Petit rappel géographique : l’arc des petites Antilles se termine au nord par les Iles Vierges. Au-delà, on trouve directement à l’ouest : Puerto Rico puis Hispaniola, partagée entre Haïti à l’ouest et la République Dominicaine à l’est. Si l’on veut rejoindre les Bahamas, la route passe par les Turks and Caïcos, micro-état composé de deux archipels séparés par le Colombus Passage : Grand Turk, capitale administrative de l’île, et les Caïcos regroupant 7 îles qui entourent un vaste lagon de 2 à 3 mètres de profondeur sur 50 miles de diamètre.

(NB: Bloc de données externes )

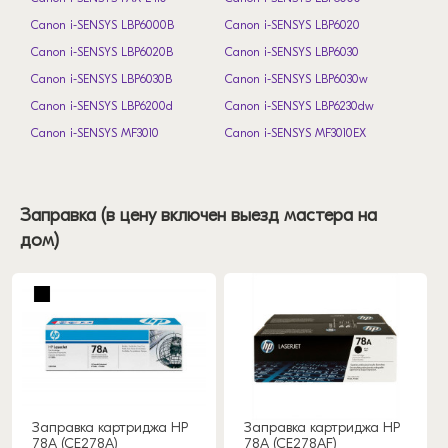
Canon i-SENSYS LBP6000B
Canon i-SENSYS LBP6020
Canon i-SENSYS LBP6020B
Canon i-SENSYS LBP6030
Canon i-SENSYS LBP6030B
Canon i-SENSYS LBP6030w
Canon i-SENSYS LBP6200d
Canon i-SENSYS LBP6230dw
Canon i-SENSYS MF3010
Canon i-SENSYS MF3010EX
Canon i-SENSYS MF4410
Canon i-SENSYS MF4430
Canon i-SENSYS MF4450
Canon i-SENSYS MF4550d
Заправка (в цену включен выезд мастера на
Canon i-SENSYS MF4570dn
Canon i-SENSYS MF4580dn
дом)
Canon i-SENSYS MF4730
Canon i-SENSYS MF4750
Canon i-SENSYS MF4780w
Canon i-SENSYS MF4890dw
HP LaserJet M1120 MFP
HP LaserJet M1522n MFP
HP LaserJet M1522nf MFP
HP LaserJet P1002
HP LaserJet P1003
HP LaserJet P1004
HP LaserJet P1005
HP LaserJet P1006
HP LaserJet P1007
HP LaserJet P1008
Заправка картриджа HP
Заправка картриджа HP
HP LaserJet P1009
HP LaserJet P1102w
78A (CE278A)
78A (CE278AF)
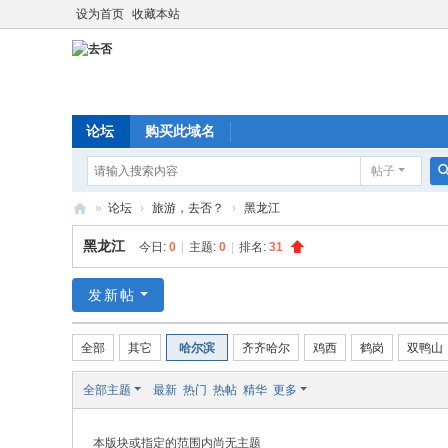
设为首页
收藏本站
论坛
购买此域名
帖子
»
论坛
›
旅游，去否？
›
黑龙江
去
黑龙江
今日:
0
|
主题:
0
|
排名:
31
否
发新帖
全部
其它
哈尔滨
齐齐哈尔
鸡西
鹤岗
双鸭山
全部主题
最新
热门
热帖
精华
更多
本版块或指定的范围内尚无主题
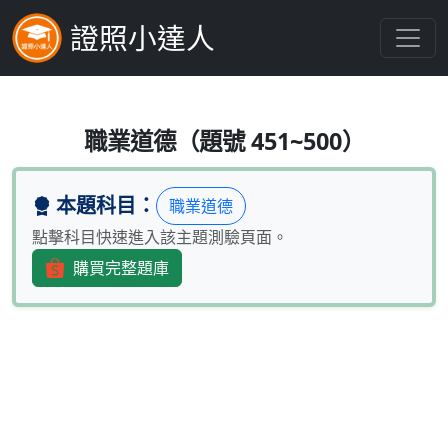
證照小達人
下列有關金融從業人員從事保險招攬
職業道德（題號 451~500）
本題科目：
職業道德
點擊科目快速進入該主題測驗頁面。
購買完整題庫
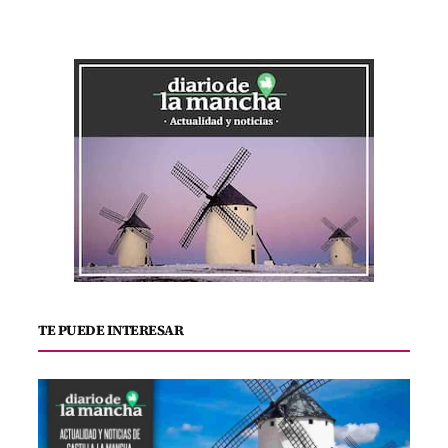
TE PUEDE INTERESAR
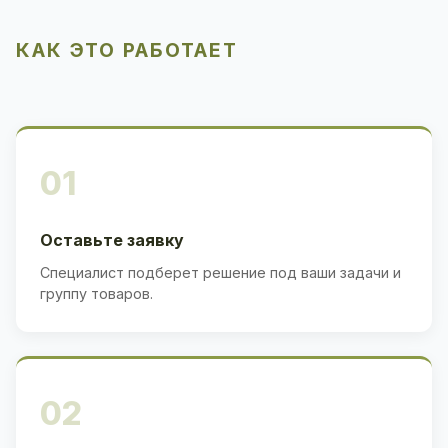
КАК ЭТО РАБОТАЕТ
01
Оставьте заявку
Специалист подберет решение под ваши задачи и
группу товаров.
02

C’est un pays à demi indépendant, territoire d’outre-mer rattaché au Commonwealth, régulé par un Gouverneur nommé par Londres qui a pouvoir de censure sur les actes du gouvernement local, au même titre qu’une douzaine d’autres iles-états rattachés à la Couronne. Pavillon britannique agrémenté d’un cactus à bonnet turc, d’un lambi et d’une langouste, pour la couleur locale. Le lambi, appelé ici “conch”, comme aux Bahamas, est en effet un des produits de la mer les plus abondants et les plus utilisés en cuisine.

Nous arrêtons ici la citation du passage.